25 gols já foram marcados, com média de 2,2 gols por partida. Uma ótima média para o principal torneio esportivo do planeta. Porém, duelos muito equilibrados. Goleada mesmo, apenas uma, e logo na estreia, no 5×0 da Rússia sobre a Arábia Saudita. A exceção diante do equilibrado torneio, que vai dando um gosto especial às partidas.

Claro que nem tudo são flores. Convenhamos, Marrocos x Irã e Costa Rica x Sérvia, por exemplo, foram difíceis de acompanhar. Mas tiveram lá suas emoções. Em questão de jogo, certamente Portugal x Espanha foi o mais emocionante. Seis gols, craque decidindo o resultado final e um time que teve forças para reagir. Ingredientes de sobra para colocar este duelo, certamente, na história.

Mais do que isso, uma verdadeira aula de futebol. Os espanhóis não sentiram a pressão de sair atrás no placar logo no início e ainda ir para o segundo tempo perdendo por 2×1. Souberam reagir e chegaram a virar, sem sair do seu padrão de jogo. Do outro lado, uma seleção que dependia do atual melhor do mundo que não decepcionou e foi também quem teve a melhor atuação individual até o momento, marcando os três gols de Portugal, sendo o artilheiro da Copa e mostrando ser decisivo.

Por outro lado, alguns já decepcionaram. Principalmente e Argentina, coletivamente e indivualmente. A equipe de Jorge Sampaoli sofreu para tentar pressionar a novata Islândia e pouco pressionou, amargando o empate em 1×1. Teve a chance de ouro nos pés de Messi, que desperdiçou um pênalti e sentiu o baque. O camisa 10, ao contrário de Cristiano Ronaldo, parece não se dar bem em Copa do Mundo e deixou a desejar.

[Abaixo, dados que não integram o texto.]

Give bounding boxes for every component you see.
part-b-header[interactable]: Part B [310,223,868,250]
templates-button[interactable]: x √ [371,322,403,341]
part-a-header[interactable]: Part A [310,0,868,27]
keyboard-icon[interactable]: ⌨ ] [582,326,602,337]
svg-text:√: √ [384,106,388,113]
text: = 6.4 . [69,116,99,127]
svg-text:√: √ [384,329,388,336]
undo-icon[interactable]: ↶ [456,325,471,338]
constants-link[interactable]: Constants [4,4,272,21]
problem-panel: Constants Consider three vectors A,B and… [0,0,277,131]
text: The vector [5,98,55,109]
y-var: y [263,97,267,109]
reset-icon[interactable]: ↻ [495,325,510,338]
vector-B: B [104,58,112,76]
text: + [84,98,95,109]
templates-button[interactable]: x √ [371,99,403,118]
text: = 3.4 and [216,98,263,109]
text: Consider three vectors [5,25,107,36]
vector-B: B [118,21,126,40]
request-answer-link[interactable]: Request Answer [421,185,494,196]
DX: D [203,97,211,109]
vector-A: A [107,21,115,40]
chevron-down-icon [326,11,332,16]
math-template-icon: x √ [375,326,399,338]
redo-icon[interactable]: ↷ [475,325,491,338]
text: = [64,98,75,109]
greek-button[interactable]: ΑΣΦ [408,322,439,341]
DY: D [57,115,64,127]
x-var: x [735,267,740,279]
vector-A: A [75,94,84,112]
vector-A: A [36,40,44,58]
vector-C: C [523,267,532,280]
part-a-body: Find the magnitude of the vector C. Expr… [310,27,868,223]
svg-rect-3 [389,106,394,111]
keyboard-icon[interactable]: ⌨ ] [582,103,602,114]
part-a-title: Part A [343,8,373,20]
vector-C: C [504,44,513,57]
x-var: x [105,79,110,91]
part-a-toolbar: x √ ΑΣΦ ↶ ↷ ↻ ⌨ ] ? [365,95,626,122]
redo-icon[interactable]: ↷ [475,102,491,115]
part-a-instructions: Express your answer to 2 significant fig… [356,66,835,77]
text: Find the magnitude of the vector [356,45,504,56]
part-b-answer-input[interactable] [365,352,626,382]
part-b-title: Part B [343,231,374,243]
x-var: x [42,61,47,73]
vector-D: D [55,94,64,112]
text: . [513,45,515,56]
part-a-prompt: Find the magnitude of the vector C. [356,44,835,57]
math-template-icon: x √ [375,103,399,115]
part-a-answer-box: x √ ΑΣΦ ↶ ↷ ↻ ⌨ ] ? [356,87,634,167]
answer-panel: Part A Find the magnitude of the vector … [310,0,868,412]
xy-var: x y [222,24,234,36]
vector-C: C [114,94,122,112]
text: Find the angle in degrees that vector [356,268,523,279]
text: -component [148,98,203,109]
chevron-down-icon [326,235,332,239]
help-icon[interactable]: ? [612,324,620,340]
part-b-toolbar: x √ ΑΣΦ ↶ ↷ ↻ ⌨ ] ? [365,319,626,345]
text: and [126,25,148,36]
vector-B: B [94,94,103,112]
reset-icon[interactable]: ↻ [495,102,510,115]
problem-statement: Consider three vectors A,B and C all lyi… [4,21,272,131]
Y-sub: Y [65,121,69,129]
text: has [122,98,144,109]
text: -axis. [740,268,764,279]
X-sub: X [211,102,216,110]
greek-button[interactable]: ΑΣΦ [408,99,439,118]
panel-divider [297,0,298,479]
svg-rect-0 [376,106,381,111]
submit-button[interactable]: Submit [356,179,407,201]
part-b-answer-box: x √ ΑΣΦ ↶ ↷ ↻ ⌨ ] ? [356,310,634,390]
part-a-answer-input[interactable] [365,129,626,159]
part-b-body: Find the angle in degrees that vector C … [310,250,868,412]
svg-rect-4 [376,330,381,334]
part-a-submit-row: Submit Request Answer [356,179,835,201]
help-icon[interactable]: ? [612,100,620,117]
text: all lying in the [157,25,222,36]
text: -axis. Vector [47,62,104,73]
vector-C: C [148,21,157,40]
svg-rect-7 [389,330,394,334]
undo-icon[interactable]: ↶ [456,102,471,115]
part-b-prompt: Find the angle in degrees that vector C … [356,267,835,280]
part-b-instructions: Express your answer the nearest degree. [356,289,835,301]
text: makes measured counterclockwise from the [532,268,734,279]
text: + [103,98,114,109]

Pênalti é o que não faltou por enquanto. Foram cinco assinalados, mas só três convertidos em gol. Além de Messi, o peruano Cueva, do São Paulo, isolou sua cobrança, prejudicando o Peru, que perdeu por 1×0 para a Dinamarca ao voltar ao Mundial após 36 anos.

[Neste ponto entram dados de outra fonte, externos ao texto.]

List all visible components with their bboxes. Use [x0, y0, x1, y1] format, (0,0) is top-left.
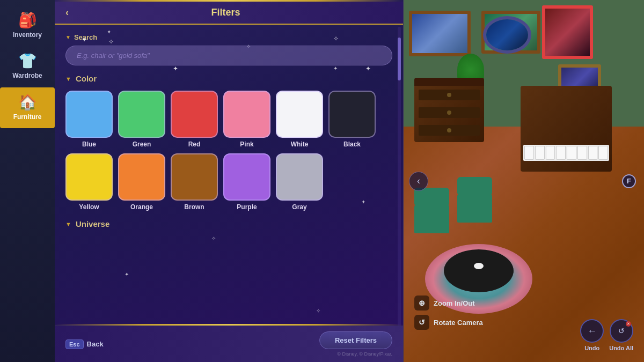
- furniture-piano: [521, 86, 617, 193]
- reset-filters-button[interactable]: Reset Filters: [319, 331, 392, 349]
- game-controls-overlay: ⊕ Zoom In/Out ↺ Rotate Camera: [414, 295, 483, 330]
- wall-frame-5: [542, 5, 593, 59]
- rotate-control: ↺ Rotate Camera: [414, 315, 483, 330]
- furniture-icon: 🏠: [18, 95, 37, 110]
- piano-key: [556, 146, 566, 160]
- color-swatch-green[interactable]: [118, 91, 165, 138]
- color-swatch-orange[interactable]: [118, 153, 165, 201]
- sidebar-item-inventory-label: Inventory: [13, 31, 42, 39]
- color-label-blue: Blue: [82, 141, 96, 148]
- panel-header: ‹ Filters: [55, 2, 403, 25]
- color-item-yellow[interactable]: Yellow: [65, 153, 113, 211]
- piano-key: [535, 146, 545, 160]
- frame-content-5: [545, 9, 590, 56]
- search-section: Search ✦ ✧ ✦ ✧ ✦: [65, 33, 392, 65]
- color-swatch-black[interactable]: [328, 91, 376, 138]
- color-item-brown[interactable]: Brown: [171, 153, 218, 211]
- sidebar-item-inventory[interactable]: 🎒 Inventory: [0, 5, 55, 46]
- undo-icon: ←: [580, 319, 604, 343]
- search-input[interactable]: [65, 46, 392, 65]
- zoom-label: Zoom In/Out: [434, 299, 475, 307]
- furniture-dresser: [414, 83, 484, 153]
- piano-key: [577, 146, 587, 160]
- color-item-blue[interactable]: Blue: [65, 91, 113, 148]
- piano-key: [588, 146, 598, 160]
- chair-body-left: [414, 204, 449, 233]
- undo-button[interactable]: ← Undo: [580, 319, 604, 351]
- sparkle-5: ✦: [365, 65, 371, 72]
- copyright: © Disney, © Disney/Pixar.: [337, 351, 392, 357]
- zoom-icon: ⊕: [414, 295, 429, 311]
- piano-key: [524, 146, 534, 160]
- color-swatch-gray[interactable]: [276, 153, 323, 201]
- inventory-icon: 🎒: [18, 13, 37, 28]
- frame-content-1: [412, 14, 467, 53]
- color-label-gray: Gray: [292, 203, 306, 211]
- color-label-red: Red: [188, 141, 201, 148]
- panel-content[interactable]: Search ✦ ✧ ✦ ✧ ✦ Color: [55, 25, 403, 324]
- color-swatch-pink[interactable]: [223, 91, 270, 138]
- panel-footer: Esc Back Reset Filters © Disney, © Disne…: [55, 326, 403, 362]
- color-item-green[interactable]: Green: [118, 91, 165, 148]
- color-label-black: Black: [343, 141, 361, 148]
- undo-label: Undo: [584, 345, 599, 351]
- filter-panel: ✦ ✧ ✦ ✧ ✦ ✧ ✦ ✧ ✦ ✧ ‹ Filters Search: [55, 0, 404, 362]
- color-item-pink[interactable]: Pink: [223, 91, 270, 148]
- back-button[interactable]: ‹: [65, 7, 69, 18]
- color-label-yellow: Yellow: [79, 203, 99, 211]
- sidebar: 🎒 Inventory 👕 Wardrobe 🏠 Furniture: [0, 0, 55, 362]
- color-swatch-yellow[interactable]: [65, 153, 113, 201]
- color-swatch-white[interactable]: [276, 91, 323, 138]
- nav-left-button[interactable]: ‹: [409, 172, 428, 191]
- rotate-icon: ↺: [414, 315, 429, 330]
- piano-key: [567, 146, 576, 160]
- color-swatch-brown[interactable]: [171, 153, 218, 201]
- dresser-top: [414, 78, 484, 86]
- sidebar-item-furniture-label: Furniture: [13, 113, 42, 121]
- color-grid: Blue Green Red Pink: [65, 91, 392, 211]
- chair-body-right: [457, 193, 492, 223]
- piano-body: [521, 86, 612, 172]
- chair-back-right: [457, 177, 492, 196]
- esc-key: Esc: [65, 339, 84, 349]
- color-item-white[interactable]: White: [276, 91, 323, 148]
- color-label-brown: Brown: [184, 203, 204, 211]
- frame-content-4: [486, 19, 528, 50]
- furniture-chair-left: [414, 204, 449, 233]
- color-item-purple[interactable]: Purple: [223, 153, 270, 211]
- rotate-label: Rotate Camera: [434, 319, 483, 327]
- color-item-gray[interactable]: Gray: [276, 153, 323, 211]
- furniture-table: [444, 249, 514, 292]
- sidebar-item-furniture[interactable]: 🏠 Furniture: [0, 87, 55, 128]
- color-swatch-blue[interactable]: [65, 91, 113, 138]
- esc-back-control[interactable]: Esc Back: [65, 339, 104, 349]
- sidebar-item-wardrobe[interactable]: 👕 Wardrobe: [0, 46, 55, 87]
- table-top: [444, 249, 514, 292]
- color-item-red[interactable]: Red: [171, 91, 218, 148]
- furniture-chair-right: [457, 193, 492, 223]
- color-section-header: Color: [65, 74, 392, 83]
- color-item-black[interactable]: Black: [328, 91, 376, 148]
- wall-frame-4: [483, 16, 531, 54]
- search-section-label: Search: [65, 33, 392, 41]
- piano-key: [546, 146, 555, 160]
- game-view: ‹ F ⊕ Zoom In/Out ↺ Rotate Camera ← Undo…: [404, 0, 644, 362]
- color-label-orange: Orange: [130, 203, 153, 211]
- color-item-orange[interactable]: Orange: [118, 153, 165, 211]
- dresser-body: [414, 83, 484, 142]
- wall-frame-1: [409, 11, 471, 56]
- color-swatch-red[interactable]: [171, 91, 218, 138]
- undo-all-label: Undo All: [609, 345, 633, 351]
- back-label: Back: [87, 340, 104, 348]
- sidebar-item-wardrobe-label: Wardrobe: [12, 72, 42, 79]
- undo-area: ← Undo ↺ ✕ Undo All: [580, 319, 633, 351]
- undo-all-button[interactable]: ↺ ✕ Undo All: [609, 319, 633, 351]
- search-input-wrap: ✦ ✧ ✦ ✧ ✦: [65, 46, 392, 65]
- undo-all-icon: ↺ ✕: [610, 319, 633, 343]
- color-swatch-purple[interactable]: [223, 153, 270, 201]
- piano-keys: [523, 145, 609, 161]
- sparkle-3: ✦: [173, 65, 178, 72]
- zoom-control: ⊕ Zoom In/Out: [414, 295, 483, 311]
- color-label-white: White: [291, 141, 309, 148]
- color-label-pink: Pink: [240, 141, 253, 148]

Confira a tabela da Copa do Mundo! 

Mas, certamente, outras duas seleções despontam nesse início para ficarem de olho. A Islândia não apresentou um futebol vistoso, mas segurou o favorito do Grupo D, entrando na briga, sim, por uma vaga nas oitavas de final. O futebol defensivo mostrou-se efetivo mais uma vez, assim como foi na Eurocopa 2016, quando chegou às quartas de final, superando a Inglaterra pelo caminho, e nas eliminatórias para a Copa, quando terminou na liderança de seu grupo, superando a Croácia.

Só que as atenções estão todas no México. Atual campeã do Mundial, a Alemanha largou com uma derrota na Rússia e poderia ter sido a grande decepção destes primeiros dias. Se não fosse a ótima atuação dos mexicanos. O técnico Carlos Osório soube neutralizar o posicionamento dos alemães e, sem medo, explorou os contra-ataques em velocidade.

Foi o time que, até aqui, melhor soube segurar o adversário e, mesmo com qualidade inferior, dominou quase todos os 90 minutos. Seguro na defesa e firme lá na frente, poderia até ter vencido por mais. Embolou um grupo que por si só já se mostrava equilibrado, puramente jogando futebol. A Copa chegou, e temos muito tempo para curti-la pela frente.